Rylie could almost forget the full moon was coming.
Almost.
“I hear you’re hanging out with a bad crowd at school,” Gwyn said over a dinner of steaks from her own herd. Considering how much meat her aunt ate, she might as well have been a werewolf too—and she managed to top it off with several steins of beer.
Rylie shrugged. “They’re all right.”
“Are you doing drugs with them?”
“No.”
>
Her mom would have never accepted that answer without an hour of interrogation, but it was enough for Gwyneth. “Good. You don’t work on my ranch if you’re not clean.”
“Trust me, that’s not a problem.” Rylie could barely control herself anymore. The idea of throwing substance abuse into the mix was stupid.
The clinking of silverware against plates filled the room for a couple moments. Gwyn set down her fork. The line between her eyebrows said she was thinking hard again.
“I’m going to give it to you straight, babe: You’re a great worker. You’re almost as strong as both my men combined, so I’m happy to have you. But this refusal to ride my horses is a serious problem. You want to explain it to me?”
“I had a bad experience at camp,” she said. “Actually, I had a lot of bad experiences at camp.”
Sympathy flashed across Gwyn’s hard face. “Yeah. I know.”
Rylie ate her last bite of steak and pushed the plate back. She could have probably had two more of them without feeling full. “I’m surprised you haven’t tried to play twenty questions about it yet.
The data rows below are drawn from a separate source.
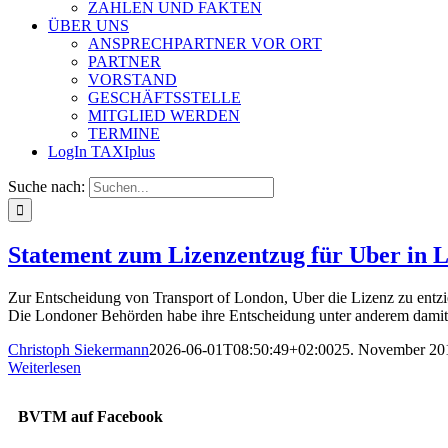
ZAHLEN UND FAKTEN
ÜBER UNS
ANSPRECHPARTNER VOR ORT
PARTNER
VORSTAND
GESCHÄFTSSTELLE
MITGLIED WERDEN
TERMINE
LogIn TAXIplus
Suche nach:
Statement zum Lizenzentzug für Uber in 
Zur Entscheidung von Transport of London, Uber die Lizenz zu entzi
Die Londoner Behörden habe ihre Entscheidung unter anderem damit b
Christoph Siekermann
2026-06-01T08:50:49+02:00
25. November 20
Weiterlesen
BVTM auf Facebook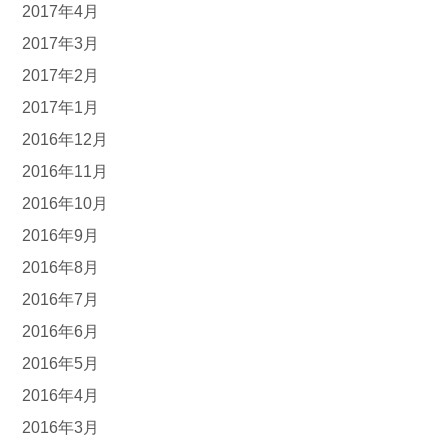
2017年4月
2017年3月
2017年2月
2017年1月
2016年12月
2016年11月
2016年10月
2016年9月
2016年8月
2016年7月
2016年6月
2016年5月
2016年4月
2016年3月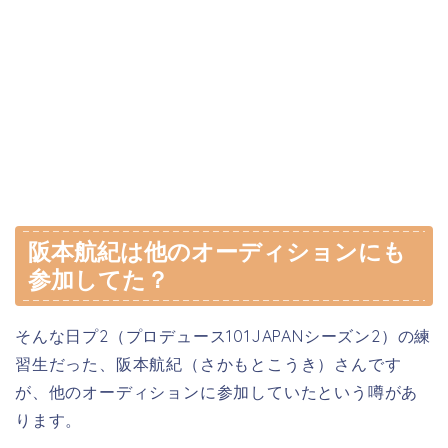
阪本航紀は他のオーディションにも
参加してた？
そんな日プ2（プロデュース101JAPANシーズン2）の練
習生だった、阪本航紀（さかもとこうき）さんです
が、他のオーディションに参加していたという噂があ
ります。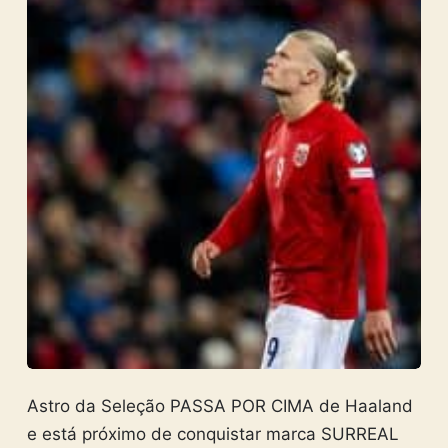
Astro da Seleção PASSA POR CIMA de Haaland
e está próximo de conquistar marca SURREAL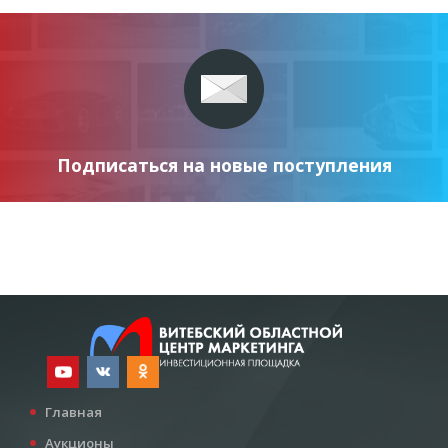
Подписаться на новые поступления
Главная
Аукционы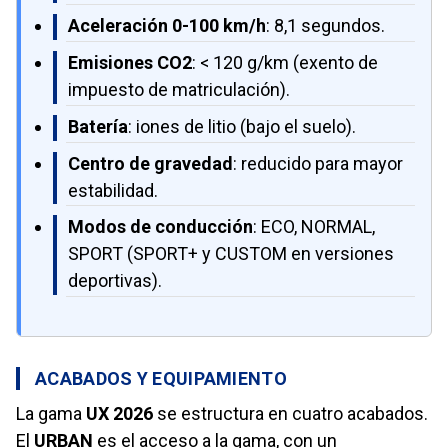
Aceleración 0-100 km/h
: 8,1 segundos.
Emisiones CO2
: < 120 g/km (exento de
impuesto de matriculación).
Batería
: iones de litio (bajo el suelo).
Centro de gravedad
: reducido para mayor
estabilidad.
Modos de conducción
: ECO, NORMAL,
SPORT (SPORT+ y CUSTOM en versiones
deportivas).
ACABADOS Y EQUIPAMIENTO
La gama
UX 2026
se estructura en cuatro acabados.
El
URBAN
es el acceso a la gama, con un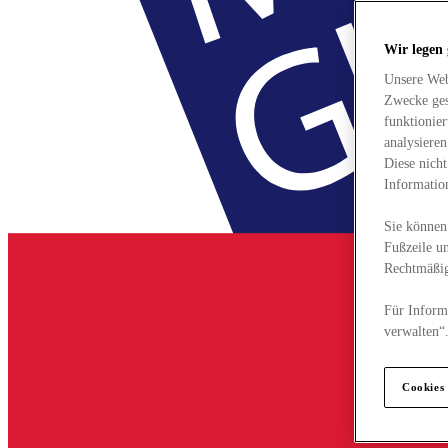
Wir legen
Unsere Web
Zwecke ges
funktionie
analysiere
Diese nich
Informatio
Sie können 
Fußzeile un
Rechtmäßig
Für Informa
verwalten“
Cookies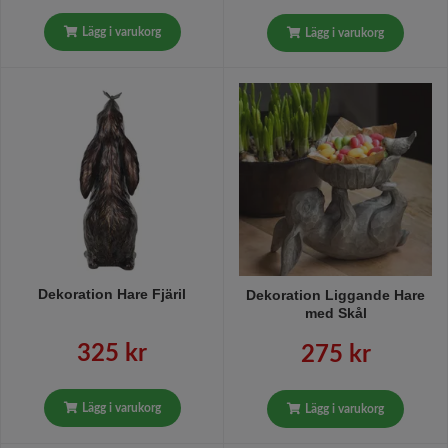
Lägg i varukorg
Lägg i varukorg
Dekoration Hare Fjäril
Dekoration Liggande Hare
med Skål
325 kr
275 kr
Lägg i varukorg
Lägg i varukorg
It was all Jessica wanted to talk about.”
“You went missing for two weeks. She was scared for you.”
“You weren’t?”
“I was, but you’re tough. I knew you would be fine. Since you’ve come back, though, you’ve been… different. You’re darker now. Guess that’s no surprise considering what you’ve been through.”
She didn’t meet her aunt’s eyes. “Yeah.”
“If you want to talk about it, I’m here. Until then, there’s work to be done.” Aunt Gwyn grabbed another beer out of the fridge and sat down, using the side of the table to pop the cap off. She poured it into her glass. “Your sixteenth birthday is coming up soon.”
Was it? Rylie had completely forgotten. Time for her was no longer marked by days and weeks and months. It was measured out in phases of the moon. “We don’t have to do anything.”
“Do you want to learn to drive?”
She smiled. “Really?”
“I don’t have time to drive an hour into town twice a day. It would be mighty convenient if you could do it yourself. So I’ll tell you what, Rylie—if you can get past this summer’s bad experience and go for a ride on Butch, I’ll teach you to drive. You can even have the old truck.”